A nutrient known as lycopene could play an integral role in preventing women from contracting a potentially serious medical condition called preeclampsia. In addition, the substance has several other benefits.
Once scientifically classified as toxemia, this condition is a type of high blood pressure only experienced by expecting women. Typically, the elevated blood pressure begins late in a pregnant woman’s term. However, in certain instances, the malady might begin earlier in the gestation period.
Doctors and medical researchers cannot pinpoint the exact cause. However, they believe that specific factors may increase individual risk such as experiencing a first-time pregnancy, becoming pregnant at age 40 and older, teenage pregnancies, having been diagnosed with high blood pressure prior to conception, obesity, a family history of the illness and being afflicted with various autoimmune disorders.
In addition to elevated blood pressure readings, stricken individuals often witness an increased output of protein-laden urine, fatigue, vertigo, swelling to the extremities, diminished urine output, water retention, significant weight gain, headaches, vision disturbances and body aches.
If left untreated, this illness could have profound, potentially life-threatening complications for both mother and unborn child. Though relatively rare, the condition could precipitate the development of strokes, cardiovascular problems, permanent eye damage, seizure disorders, and internal bleeding in the mother.
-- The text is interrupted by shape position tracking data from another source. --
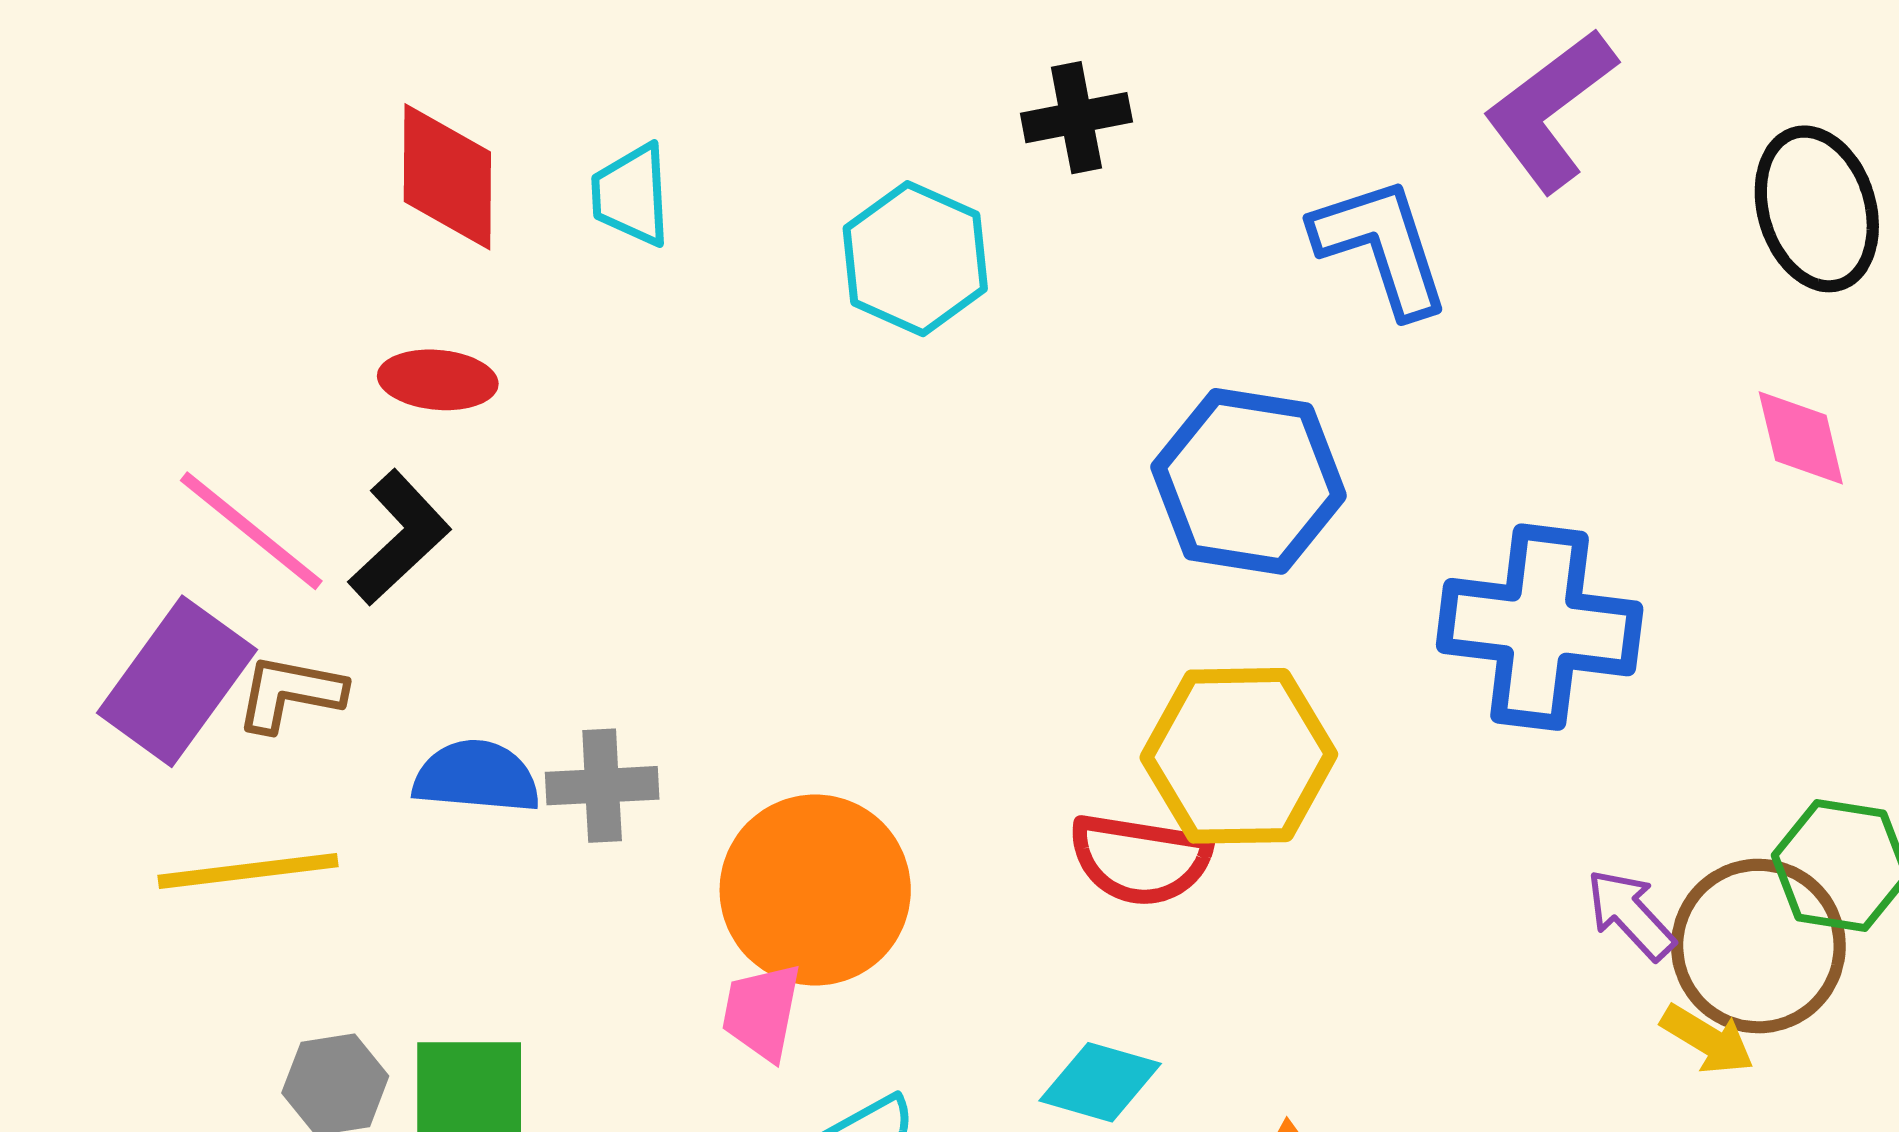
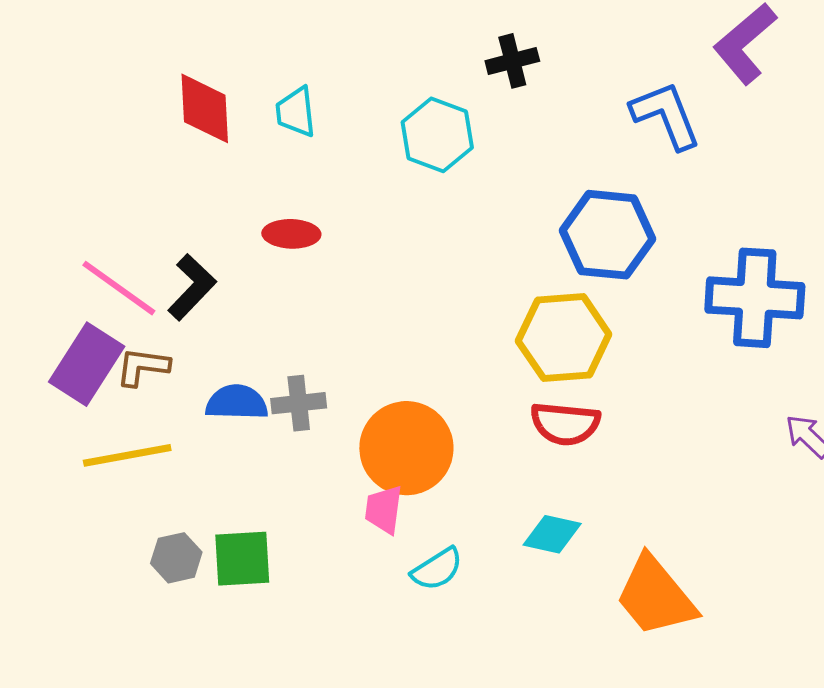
red ellipse: (438, 380) -> (291, 234), moved
yellow hexagon: (1239, 756) -> (564, 338), moved

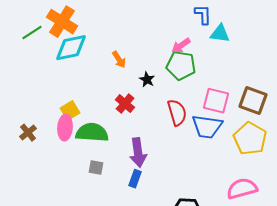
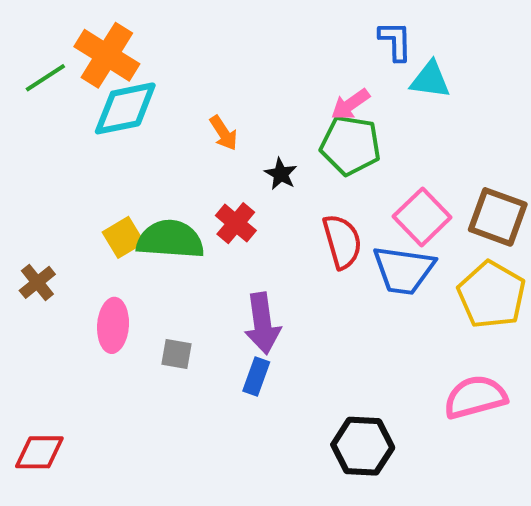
pink square: (216, 101) -> (422, 217), turned 32
pink ellipse: (65, 128) -> (113, 325), moved
green semicircle: (92, 133) -> (170, 239), moved

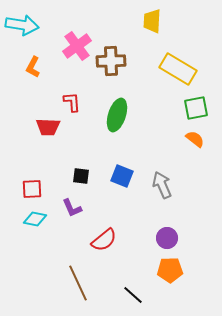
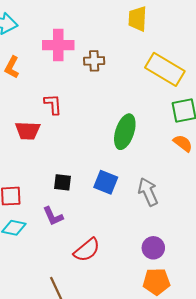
pink cross: (77, 46) -> (58, 45), turned 36
brown cross: (111, 61) -> (94, 61), size x0.7
green ellipse: (117, 115) -> (125, 132), moved

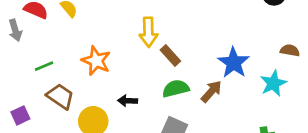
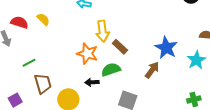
orange star: (96, 61) -> (87, 54), moved
green semicircle: (176, 89) -> (111, 70), moved
brown trapezoid: (60, 96) -> (43, 84), turned 45

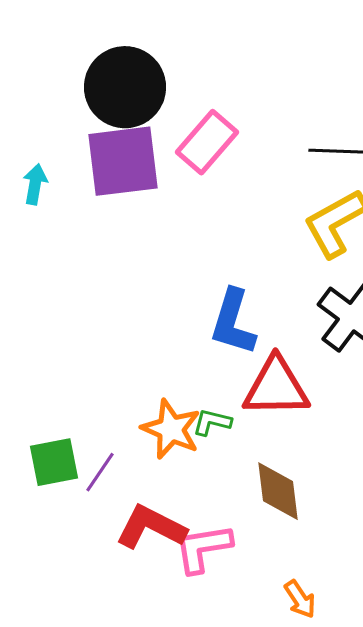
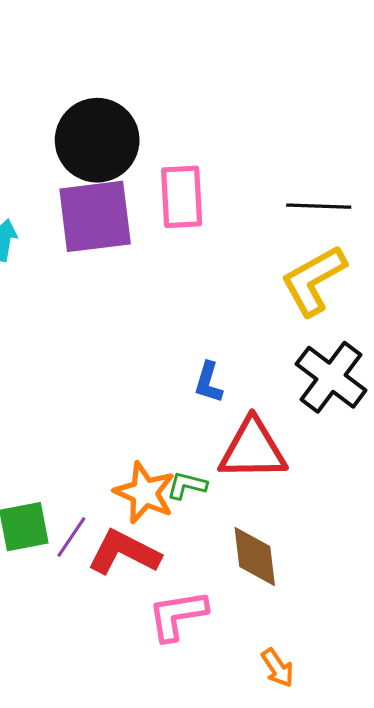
pink rectangle: (207, 142) -> (182, 197), turned -44
blue L-shape: (233, 322) -> (208, 382), size x0.6
red L-shape: (151, 527) -> (124, 552), moved

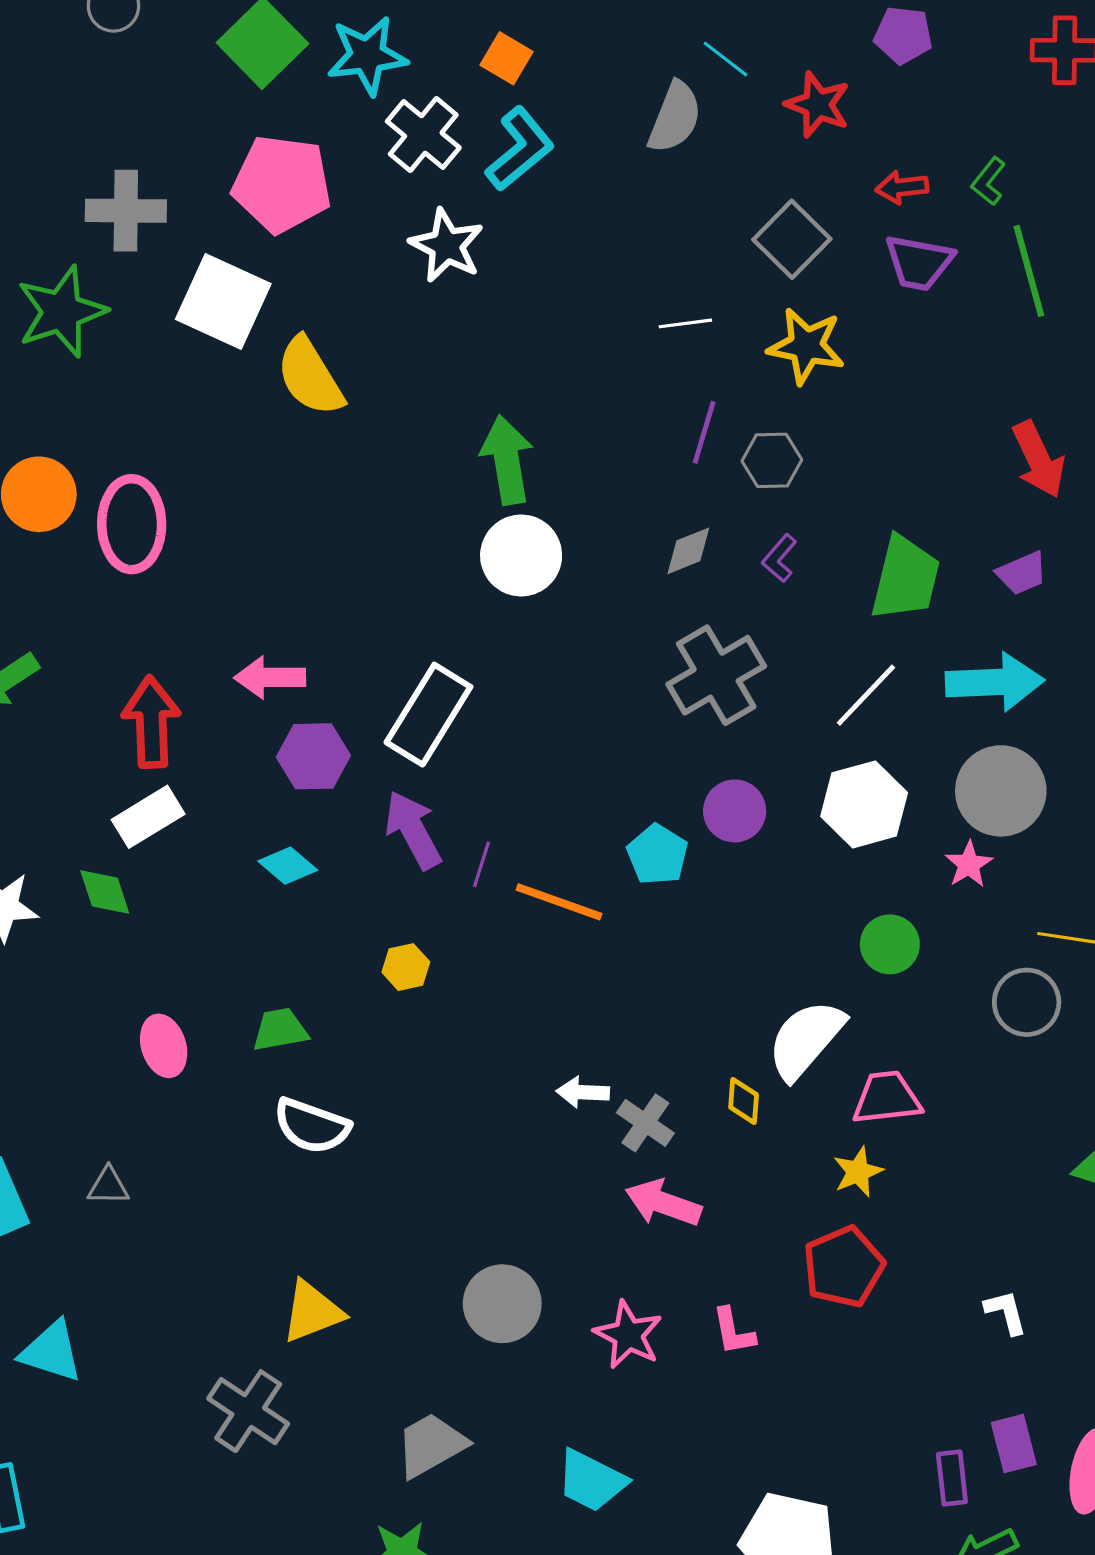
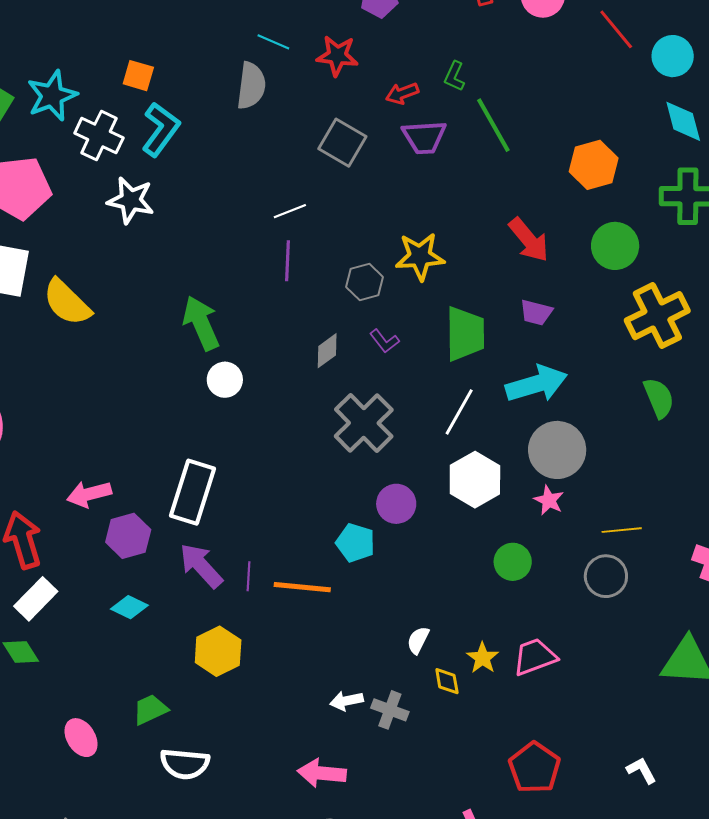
yellow star: (806, 346) -> (420, 256), moved
purple line: (704, 432) -> (288, 261), moved
white circle: (521, 555) -> (225, 380), size x0.7
purple L-shape: (779, 558) -> (384, 341), turned -64
purple trapezoid: (1022, 573) -> (536, 312), turned 52
yellow hexagon: (406, 967) -> (218, 651), size x1.6
white semicircle: (806, 1039) -> (418, 640), moved, size x0.5
yellow star: (858, 1172) -> (483, 658), moved
pink arrow: (663, 1203) -> (322, 773), moved

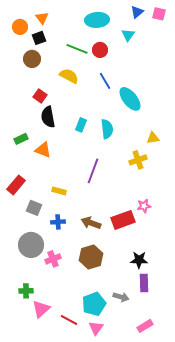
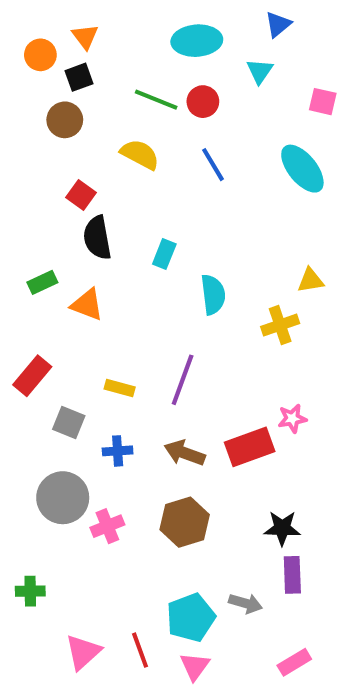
pink square: (159, 14) -> (323, 102), moved
cyan ellipse: (130, 99) -> (302, 169), moved
cyan semicircle: (107, 129) -> (213, 295), moved
purple line: (93, 171) -> (183, 380), moved
green cross: (26, 291) -> (30, 591), moved
pink triangle: (41, 309) -> (83, 652), moved
red line: (69, 320) -> (140, 650), turned 42

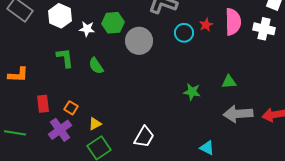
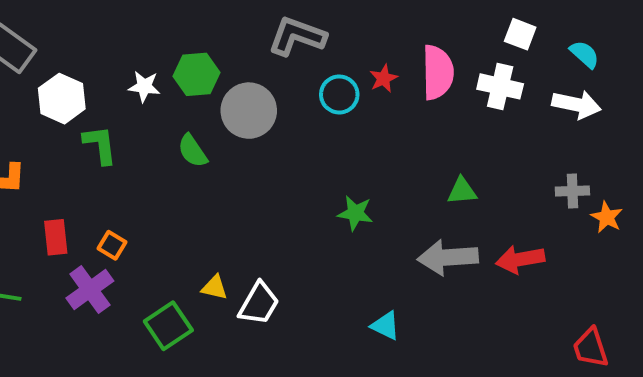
white hexagon: (60, 16) -> (62, 99), moved
green semicircle: (96, 66) -> (192, 151), moved
green triangle: (229, 82) -> (462, 191), moved
yellow triangle: (95, 124) -> (215, 287), moved, turned 40

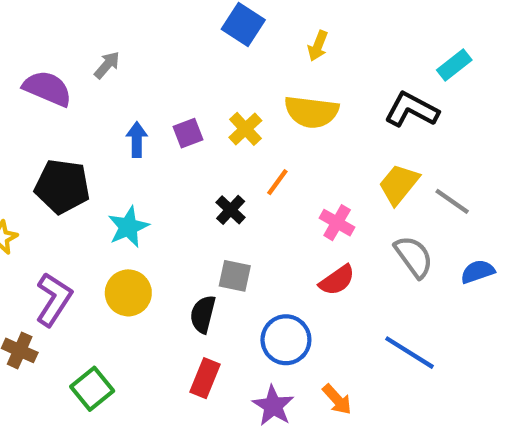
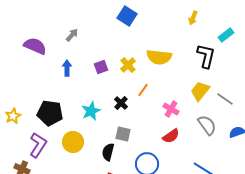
yellow arrow: (318, 46) -> (193, 18), moved
gray arrow: (107, 65) -> (72, 35), moved
black L-shape: (412, 110) -> (206, 56), turned 75
blue arrow: (137, 140) -> (67, 68), moved
black pentagon: (62, 186) -> (50, 113), moved
cyan star: (128, 227) -> (91, 111), moved

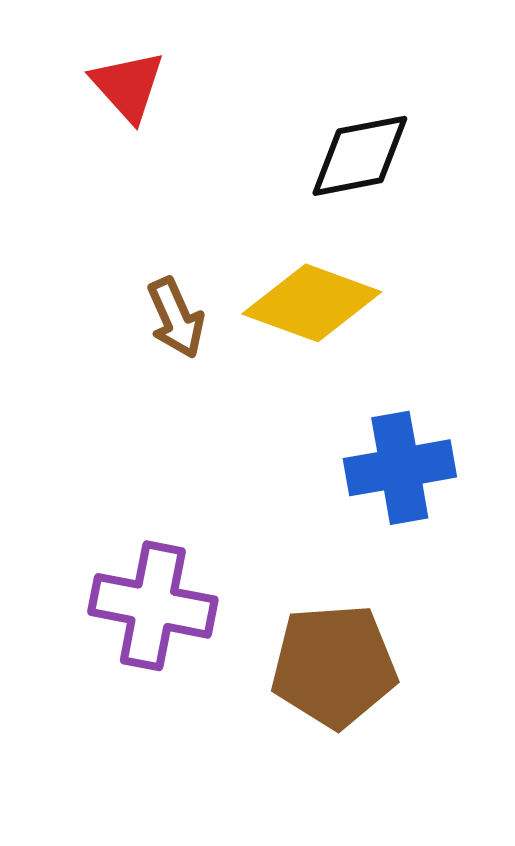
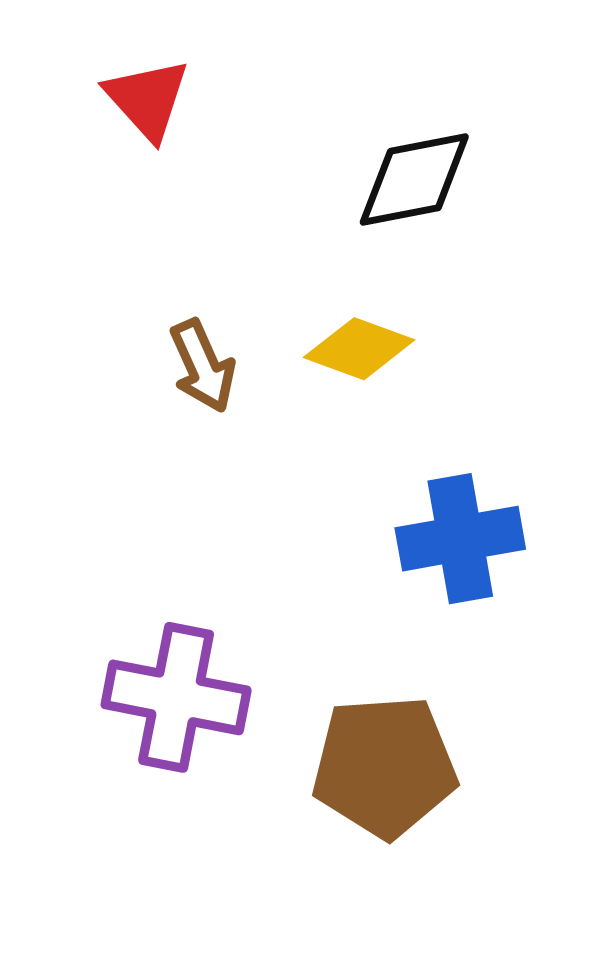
yellow diamond: (312, 303) -> (359, 349), size x0.7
In the unborn baby, it could contribute to issues like miscarriages, stillbirths, premature births and a host of ailments and birth defects.
Potential Treatment Options
Unfortunately, the only cure is childbirth. However, during the pregnancy, women and their physicians must pay very close attention to the condition and initiate various methods of control depending on several factors, including the woman’s age, general health, the underlying condition and the high blood pressure’s severity.
The Role of Lycopene
Many medical professionals agree that the only “cure” is prevention. Scientific research has concluded that lycopene might play a role in preventing the development of pregnancy-induced high blood pressure.
What Is Lycopene?
This substance is a plant-based nutrient known for providing fruits and vegetables their red coloring, most notably tomatoes. The substance can be found abundantly in a variety of produce items such as all varieties of tomatoes, watermelon, pink grapefruit, guava, red peppers, and papaya. Additionally, the nutrient can be found in various vitamin supplements.
Research Study Results
A 2011 study conducted by the Turkish-German Gynecological Association examined the impact the nutrient had on more than 50 expecting women whose current terms ranged from 14 to 28 weeks and who possessed increased risk factors for developing pregnancy-induced high blood pressure. The scientists administered daily concentrations of lycopene to 30 of the test subjects, and the remaining 24 received no such preparation. This experiment continued until each subject gave birth.
Of the 30 who were administered lycopene, only 20 completed the experiment. All 24 members of the control group finished the assignment. Scientists concluded that the nutrient did not exert a profound impact on reducing high blood pressure in high-risk subjects, but might prove effective in preventing specific birth defects.
Lycopene’s Other Benefits to Expecting Women
Scientists, however, do not suggest that these findings mean lycopene has no value to pregnant subjects. The nutrient is said to possess numerous properties that could very much contribute to a safe and healthy pregnancy that is carried to full-term.
Most notably, lycopene is said to possess powerful antioxidants, which are infection-fighting nutrients. Additionally, the chemical is said to promote cardiovascular health and stimulate blood flow, which can be critical to the health of an expecting woman and her unborn child. Moreover, of particular importance to expecting women is lycopene’s ability to combat muscle and nerve pain, as well as its perceived bone-strengthening capabilities.